Он сидел на кровати, перематывая драгоценные кассеты с кадрами террористов, сожженных школ и машин, разгромленного каравана. Приклеивал маленькие этикетки с пояснениями, с нумерацией кадров. Завернул в общий компактный сверток, написал на нем телефоны редакции. Только бы аэрофлотский рейс на Москву не ушел до его прилета в Кабул. Достал блокноты и чистые большие листы. Снял с лампы картонный, сделанный Мартыновым абажур. Подвинул стол к свету. Поместил листы в белый яркий круг. И все время, пока писал, маячило перед ним за пределами электрического круга улыбающееся лицо корреспондента "Монд" Андре Виньяра, умное, внимательное, следившее за его пером. Виньяр присутствовал рядом почти реально. Следил за ним - может, из горных пещер, мимо которых он гонял на "фиате" Хасана, или в толпе на пограничном мосту под зеленым колыханием флага. Или в том караване, разгромленном вертолетной атакой, уцелел и тоже пишет сейчас, разложив испачканные глиной блокноты. Этот контакт был телесен до горячих перебоев в груди и опять изумлял его той загадочной связью, в которой таилась неясная для обоих угроза. Писал, видя близкое, улыбающееся лицо француза, стальные точки в умных жестоких глазах.

Несколько раз заходил Мартынов, на цыпочках, прикладывал палец к губам, запрещая самому себе говорить. Волков, не отвлекаясь, благодарно кивал и тут же о нем забывал, фиксируя на бумаге внешний обнаженный процесс и его тайные, сокровенные связи. И когда завершил, исчертил, испятнал листы правкой, понял в который уж раз: он, Волков, полон невысказанного, среди военных и политических выкладок не нашлось пространства для Мартынова, для Хасана, посылающего из вертолета пули в родного брата, для необъяснимой, мучительной связи с Виньяром.
***

Сухое бледное солнце сквозь легкие занавески блуждает по листу, на котором он вывел первые строчки, да так и замер в оцепенении счастья. Запах близкой травы. Звяканье ведер: их студеная синева с блестящей каймой, плещущим листком лопуха. Под яблонями в пятнах света и тени спит годовалый сын, по его лицу блуждает то же бледное солнце, что и по листам рукописи с начатым рассказом. Бабушка дремлет тут же в кресле. Ее коричневая, не слабая еще рука забылась на поручне детской коляски. Жена, мягко шлепая босиком по тропинке, проходит мимо окна, и он видит пук ее золотистых волос, загорелое плечо с красной бретелькой сарафана. Голос ее о чем-то вопрошает с крыльца. В ответ доносится недовольный, мнимо изумленный, обиженный голос матери. И третий голос - взлетевшего на забор петуха. Все знакомо, светло, окружает его прозрачной, охраняющей сферой, и он чувствует ее расширение к волнистым синеватым дубам у опушки, к белеющей хлебной ниве, к старинному парку с ленивым мерцанием пруда, к ветряному голубому пространству, засеянному деревнями, церквами, птичьими стаями. Он в этой сфере, в самом центре ее, разложил бумагу, пишет.

Писание не бремя, а наслаждение. Ибо оно - о тех состояниях, о том опыте жизни, что достался ему даром, по наследству, присутствует от рождения в каждой клетке, в каждом биении, отзывается любовью и красотой. Само писание равносильно счастью. О стоящем под звездами коне, о черной тяжести росы, о белой тяжести вспыхивающих морозных небес. Кто-то юный обнимает коня, шепчет в лохматое ухо, заглядывает в слезное, в теплых ресницах око.

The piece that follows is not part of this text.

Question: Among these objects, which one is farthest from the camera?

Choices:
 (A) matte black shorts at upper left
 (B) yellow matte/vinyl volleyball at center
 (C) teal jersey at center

Почему он перестал писать свободно и празднично? Может, израсходовались добытые не им, а предшествовавшими поколениями истины и настало время добывать свои собственные, внедряться в жесткие, из пустой породы пласты, докапываясь до неведомых, неразведанных месторождений? И его репортажи и очерки - непрерывные малые пробы из этих шахт и резервов Он жадно ездил, словно обмерял, оглядывал тот огромный, в шестую часть суши, дом, в котором его поселили. Хотел узнать все его этажи, кто жил в нем вместе с ним. После атомной станции на Каспии - крохотная деревушка в ярославских лесах. После ракетоносного крейсера в Баренцевом - отары овец в Каракумах. Полярные "ИЛы" на Северном полюсе и наряд пограничников в холмах под Кушкой. Органный мастер в Домском соборе и эвенки, бьющие медведя в талой парной берлоге. В этом мелькании, в нарастающих ритмах - оттиск, выхватываемый на лету, унесенный на борту самолета... Налаженная индустрия работы с участием многих людей - ив награду врезанный в полосу материал, кратчайший путь от вчерашней поездки до сегодняшней публикации в номере. Мгновенный, тебя пьянящий эффект. Но он знал и другое: помимо репортажей и очерков в нем копится нереализованный опыт, и в этом опыте, как в отвалах необогащенной породы, теплится и живет его истина - только нет времени, сил выделить ее из отвала.

Но тогда, в прозрачной стеклянной сфере из теней, лучей, облаков, завершив рассказ, он чувствовал не усталость, не слабость, а прилив бодрых сил. Он молод, добр и любит. И об этом рассказ.

Через сад, мимо спящих сына и бабушки, он выходит за деревню в поле. Половина неба хрустально-синяя, с белым горячим солнцем, с промелькнувшим у глаз пушистым лучистым семечком. Другая половина медленно клубится пышной прохладной тучей. Он снимает рубаху, завязывает ее вокруг пояса, босыми ногами ступает на тропинку среди колосьев. Острыми худыми плечами, гибкой подвижной спиной чувствует сухое жжение света, влажное дуновение тучи. И такая легкость в нем и подвижность, такое обилие сил, что он сначала идет, а потом начинает бежать. Колючее усатое поле превращается в размытый стеклянный блеск. Два-три колоска, вырванные бегом, обвили его колени и несутся вместе с ним. Брызнули голубые васильки, и один сорванный кем-то цветок мелькнул на тропе. В его голую грудь твердо, небольно ударила тяжелая оса. Воздух упруг и звучен. Гулкие шлепки босых ног. Он несется, рассекая широкое белое поле.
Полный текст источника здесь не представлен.